The internal limit x → 0 also gives three solutions, and only one of them is convergent. We assume that there exist modes that converge at both limits x → 0 and x → ∞. Unlike the Gaussian (Kazantsev–Kraichnan) case, this is not guaranteed. This supposition needs to be proved by numerical simulations. This is done in Section 5. Also, the completeness of this set of functions is not evident; however, we suppose that the asymptotic time dependence of the arbitrary solution is exponential, as it was in the case of the second-order equation, so this arbitrary solution can be presented as a sum of eigenfunctions. We are again interested in the eigenfunction with the fastest increment.

But as soon as we suppose the existence of the spectrum, we can derive the upper boundary of the eigenvalue in the decomposition of an arbitrary initial distribution G₀(x) based on the asymptotic behavior of the eigenfunctions. The eigenfunctions presented in the decomposition can either decrease faster than G₀(x) or oscillate as x → ∞. From the characteristic polynomial (Equation (C4)), we find that the condition of oscillations $\mathrm{Im}\beta \ne 0$ holds for

$$\begin{eqnarray}&&{\rm{\Gamma }}\lt {{\rm{\Gamma }}}_{\max }=\displaystyle \frac{8+126{f}^{2}-{\left(4+27{f}^{2}\right)}^{3/2}}{18{f}^{2}}.\end{eqnarray} \tag{ C8 }$$

This coincides with Equation (21). In the limit f ≪ 1, we arrive at Equation (33).

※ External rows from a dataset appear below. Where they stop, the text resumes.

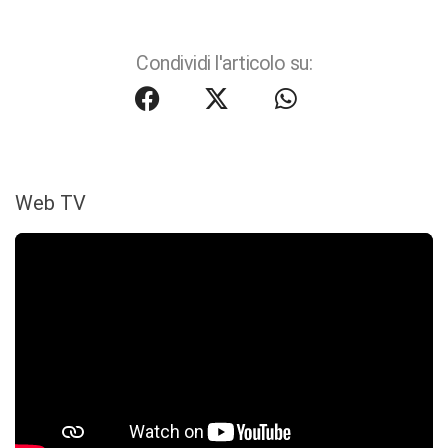
Condividi l'articolo su:
Web TV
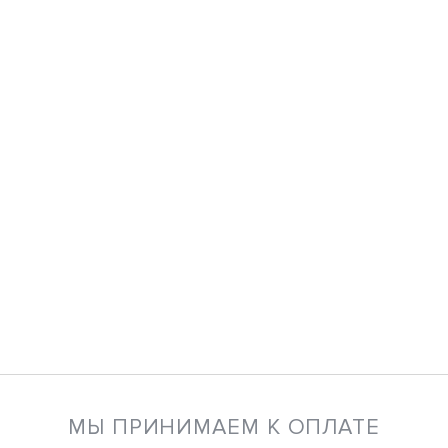
МЫ ПРИНИМАЕМ К ОПЛАТЕ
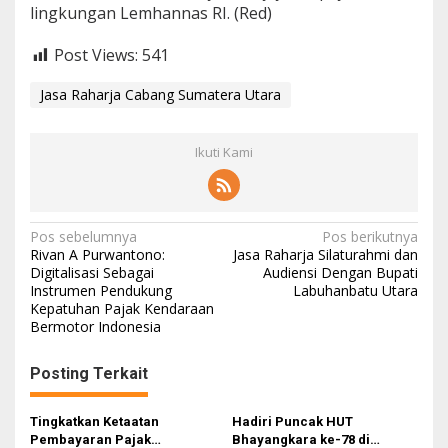
lingkungan Lemhannas RI. (Red)
Post Views:
541
Jasa Raharja Cabang Sumatera Utara
Ikuti Kami
Navigasi
Pos sebelumnya
Pos berikutnya
Rivan A Purwantono:
Jasa Raharja Silaturahmi dan
pos
Digitalisasi Sebagai
Audiensi Dengan Bupati
Instrumen Pendukung
Labuhanbatu Utara
Kepatuhan Pajak Kendaraan
Bermotor Indonesia
Posting Terkait
Tingkatkan Ketaatan
Hadiri Puncak HUT
Pembayaran Pajak
Bhayangkara ke-78 di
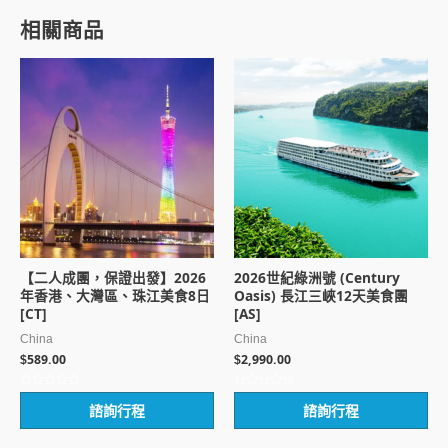
相關商品
【二人成團，保證出發】2026
2026世紀綠洲號 (Century
年香港、大灣區、珠江美食8日
Oasis) 長江三峽12天美食團
[CT]
[AS]
China
China
589.00
2,990.00
$
$
評
評
諮詢行程
諮詢行程
分
分
0
0
滿
滿
分
分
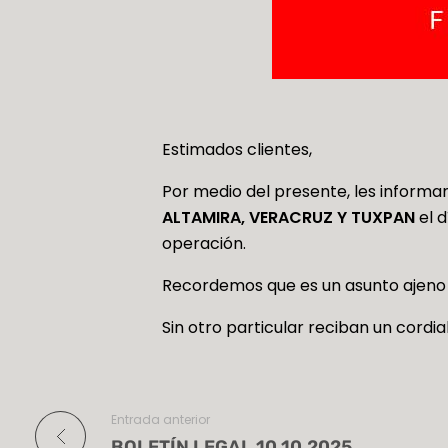
Estimados clientes,
Por medio del presente, les informa
ALTAMIRA, VERACRUZ Y TUXPAN
el 
operación.
Recordemos que es un asunto ajeno 
Sin otro particular reciban un cordia
Entrada anterior
BOLETÍN LEGAL 10.10.2025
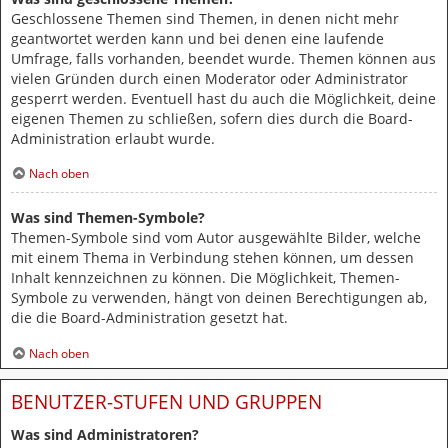
Geschlossene Themen sind Themen, in denen nicht mehr
geantwortet werden kann und bei denen eine laufende
Umfrage, falls vorhanden, beendet wurde. Themen können aus
vielen Gründen durch einen Moderator oder Administrator
gesperrt werden. Eventuell hast du auch die Möglichkeit, deine
eigenen Themen zu schließen, sofern dies durch die Board-
Administration erlaubt wurde.
Nach oben
Was sind Themen-Symbole?
Themen-Symbole sind vom Autor ausgewählte Bilder, welche
mit einem Thema in Verbindung stehen können, um dessen
Inhalt kennzeichnen zu können. Die Möglichkeit, Themen-
Symbole zu verwenden, hängt von deinen Berechtigungen ab,
die die Board-Administration gesetzt hat.
Nach oben
BENUTZER-STUFEN UND GRUPPEN
Was sind Administratoren?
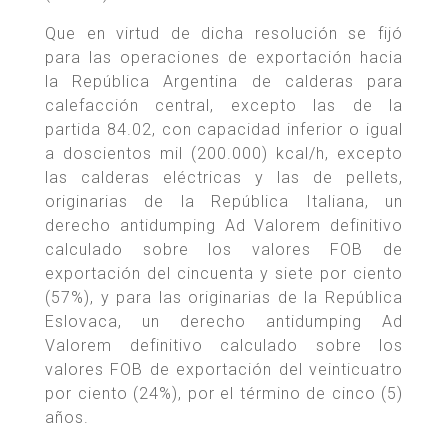
Que en virtud de dicha resolución se fijó
para las operaciones de exportación hacia
la República Argentina de calderas para
calefacción central, excepto las de la
partida 84.02, con capacidad inferior o igual
a doscientos mil (200.000) kcal/h, excepto
las calderas eléctricas y las de pellets,
originarias de la República Italiana, un
derecho antidumping Ad Valorem definitivo
calculado sobre los valores FOB de
exportación del cincuenta y siete por ciento
(57%), y para las originarias de la República
Eslovaca, un derecho antidumping Ad
Valorem definitivo calculado sobre los
valores FOB de exportación del veinticuatro
por ciento (24%), por el término de cinco (5)
años.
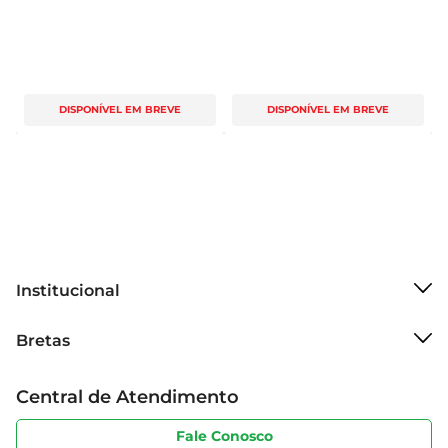
DISPONÍVEL EM BREVE
DISPONÍVEL EM BREVE
Institucional
Sobre o Bretas
Bretas
Grupo Cencosud
Trabalhe conosco
Cartão Bretas
Central de Atendimento
Sobre privacidade
Produtos Bretas
Portal do fornecedor
Código de ética
Fale Conosco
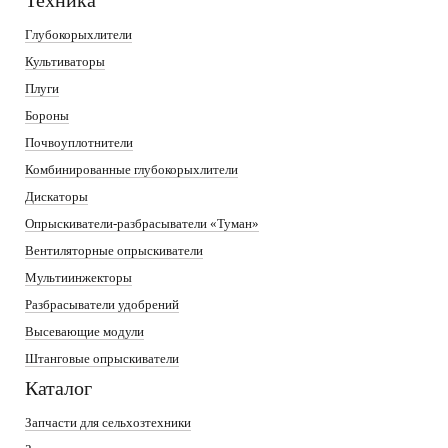
Техника
Глубокорыхлители
Культиваторы
Плуги
Бороны
Почвоуплотнители
Комбинированные глубокорыхлители
Дискаторы
Опрыскиватели-разбрасыватели «Туман»
Вентиляторные опрыскиватели
Мультиинжекторы
Разбрасыватели удобрений
Высевающие модули
Штанговые опрыскиватели
Каталог
Запчасти для сельхозтехники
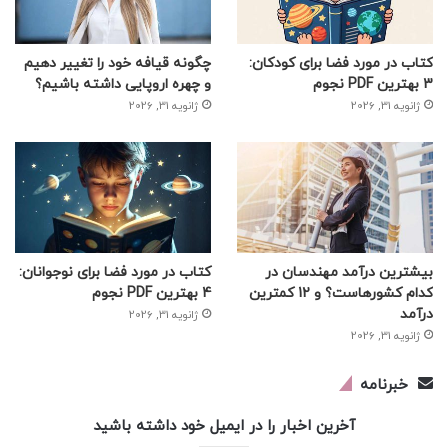
کتاب در مورد فضا برای کودکان:
چگونه قیافه خود را تغییر دهیم
3 بهترین PDF نجوم
و چهره اروپایی داشته باشیم؟
ژانویه 31, 2026
ژانویه 31, 2026
بیشترین درآمد مهندسان در
کتاب در مورد فضا برای نوجوانان:
کدام کشورهاست؟ و 12 کمترین
4 بهترین PDF نجوم
درآمد
ژانویه 31, 2026
ژانویه 31, 2026
خبرنامه
آخرین اخبار را در ایمیل خود داشته باشید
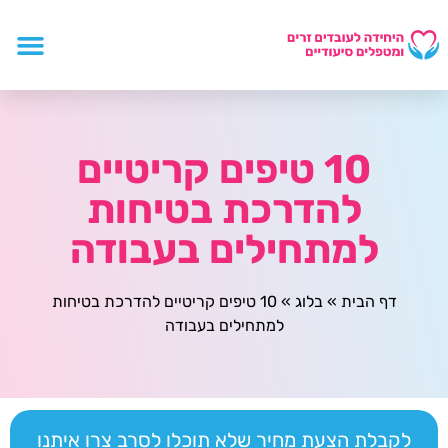
10 טיפים קריטיים
להדרכת בטיחות
למתחילים בעבודה
דף הבית
»
בלוג
»
10 טיפים קריטיים להדרכת בטיחות
למתחילים בעבודה
לקבלת הצעת מחיר שלא תוכלו לסרב צרו איתנו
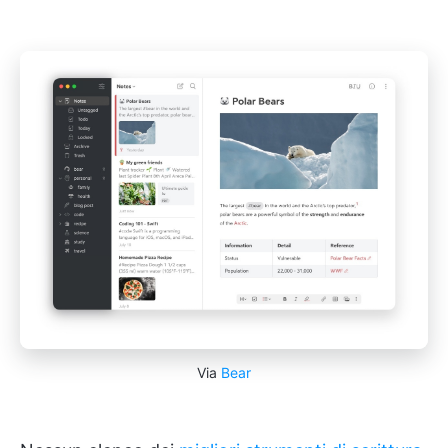
Via
Bear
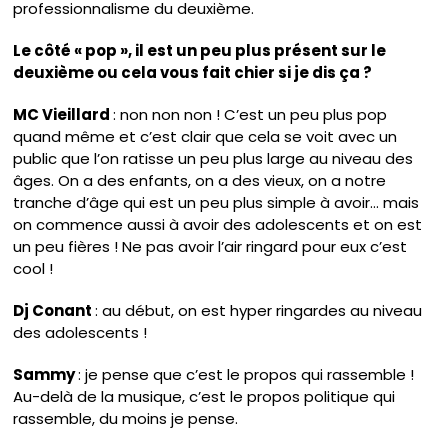
professionnalisme du deuxième.
Le côté « pop », il est un peu plus présent sur le
deuxième ou cela vous fait chier si je dis ça ?
MC Vieillard
: non non non ! C’est un peu plus pop
quand même et c’est clair que cela se voit avec un
public que l’on ratisse un peu plus large au niveau des
âges. On a des enfants, on a des vieux, on a notre
tranche d’âge qui est un peu plus simple à avoir… mais
on commence aussi à avoir des adolescents et on est
un peu fières ! Ne pas avoir l’air ringard pour eux c’est
cool !
Dj Conant
: au début, on est hyper ringardes au niveau
des adolescents !
Sammy
: je pense que c’est le propos qui rassemble !
Au-delà de la musique, c’est le propos politique qui
rassemble, du moins je pense.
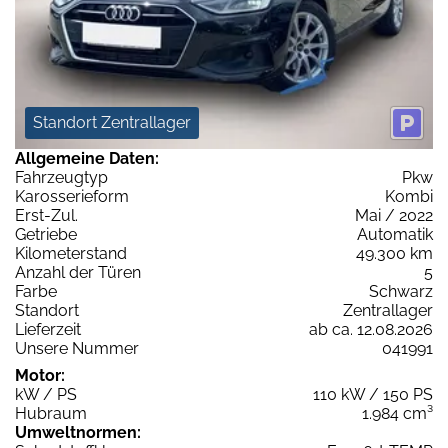
Standort Zentrallager
Allgemeine Daten:
Fahrzeugtyp
Pkw
Karosserieform
Kombi
Erst-Zul.
Mai / 2022
Getriebe
Automatik
Kilometerstand
49.300 km
Anzahl der Türen
5
Farbe
Schwarz
Standort
Zentrallager
Lieferzeit
ab ca. 12.08.2026
Unsere Nummer
041991
Motor:
kW / PS
110 kW / 150 PS
Hubraum
1.984 cm³
Umweltnormen:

C.3. Finite Prandtl Numbers

To evaluate the effect of the nonlinearity of the velocity field, we consider the function σ(r) truncated in accordance with Equation (34). For this model, the Kazantsev equation is stepwise; it coincides with Equation (C2) for r < r_ν , while for r > r_ν , it becomes

$$\begin{eqnarray}&&\gamma G=\displaystyle \frac{2}{3}D(G^{\prime\prime} +\displaystyle \frac{4}{r}G^{\prime} )({r}_{\nu }^{2}+2{r}_{d}^{2}),r\gt {r}_{\nu }.\end{eqnarray} \tag{ C9 }$$

So, one has to match the solution of Equation (C2) with the descending solution of this equation. The coincidence of G and $G^{\prime}$ determines the spectrum of γ. But the biggest ${\gamma }_{\max }^{(\mu )}$ is still restricted by the condition $\mathrm{Im}\beta \ne 0$.

To estimate the correction to γ produced by a large but finite r_ν , we note that the solution of Equation (C2) oscillates as a function of r, and the phase of the oscillations is determined by the imaginary part of β₊:

$$\begin{eqnarray}&&G(r)\propto {r}_{+}^{\beta }\propto {e}^{i\mathrm{Im}{\beta }_{+}\mathrm{ln}\mu }.\end{eqnarray} \tag{ C10 }$$

Matching the amplitudes of both branches of the solution at r = r_ν is done by a multiplier; to match the derivatives, one has to choose the phase. However, half a period of oscillations is enough to ensure any phase that is needed. So, the correction to ${\gamma }_{\max }$ produced by finite r_ν at any rate leaves it within the range of γ in which the phase of G(r_ν ) changes by π:

$$\begin{eqnarray}&&\mathrm{Im}{\beta }_{+}({{\rm{\Gamma }}}_{\max }^{(\mu )})\mathrm{ln}\mu =\pi .\end{eqnarray} \tag{ C11 }$$

The bigger the μ, the closer ${{\rm{\Gamma }}}_{\max }^{(\mu )}$ is to the Batchelor value ${{\rm{\Gamma }}}_{\max }$.